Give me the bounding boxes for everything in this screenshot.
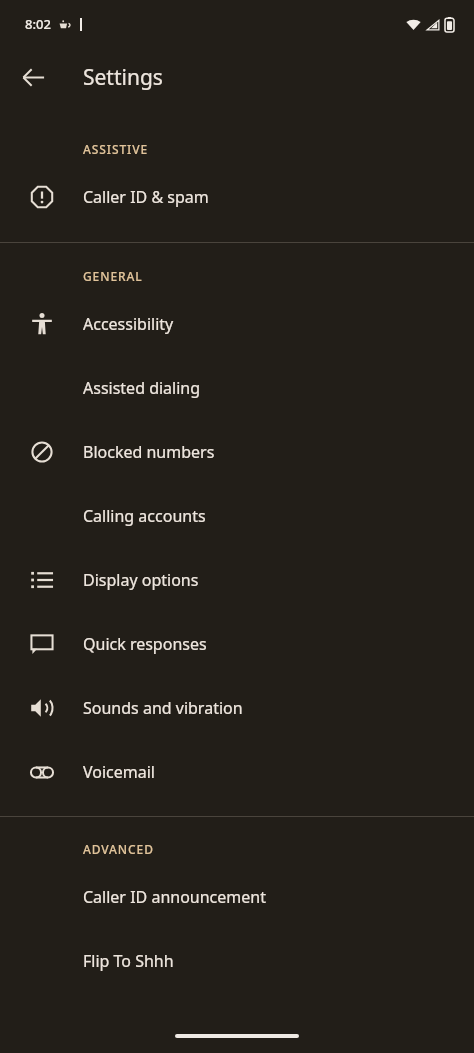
staticText: Caller ID announcement xyxy=(83,886,266,908)
button[interactable]: Accessibility xyxy=(0,292,474,356)
button[interactable]: Back xyxy=(9,53,57,101)
staticText: Blocked numbers xyxy=(83,441,215,463)
button[interactable]: Quick responses xyxy=(0,612,474,676)
staticText: GENERAL xyxy=(83,268,143,284)
button[interactable]: Sounds and vibration xyxy=(0,676,474,740)
staticText: Quick responses xyxy=(83,633,207,655)
staticText: 8:02 xyxy=(25,15,51,33)
staticText: Voicemail xyxy=(83,761,155,783)
button[interactable]: Display options xyxy=(0,548,474,612)
button[interactable]: Caller ID & spam xyxy=(0,165,474,229)
staticText: Caller ID & spam xyxy=(83,186,209,208)
button[interactable]: Blocked numbers xyxy=(0,420,474,484)
staticText: Sounds and vibration xyxy=(83,697,243,719)
staticText: ASSISTIVE xyxy=(83,141,149,157)
staticText: Flip To Shhh xyxy=(83,950,174,972)
staticText: Calling accounts xyxy=(83,505,206,527)
button[interactable]: Voicemail xyxy=(0,740,474,804)
button[interactable]: Flip To Shhh xyxy=(0,929,474,993)
staticText: Accessibility xyxy=(83,313,174,335)
staticText: ADVANCED xyxy=(83,841,154,857)
staticText: Display options xyxy=(83,569,199,591)
button[interactable]: Calling accounts xyxy=(0,484,474,548)
staticText: Assisted dialing xyxy=(83,377,201,399)
button[interactable]: Caller ID announcement xyxy=(0,865,474,929)
staticText: Settings xyxy=(83,63,163,92)
button[interactable]: Assisted dialing xyxy=(0,356,474,420)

● TASK ITEM:
Go through the records above and, whenever a line includes the word "Voicemail", copy it.

● FINAL ANSWER:
staticText: Voicemail xyxy=(83,761,155,783)
button[interactable]: Voicemail xyxy=(0,740,474,804)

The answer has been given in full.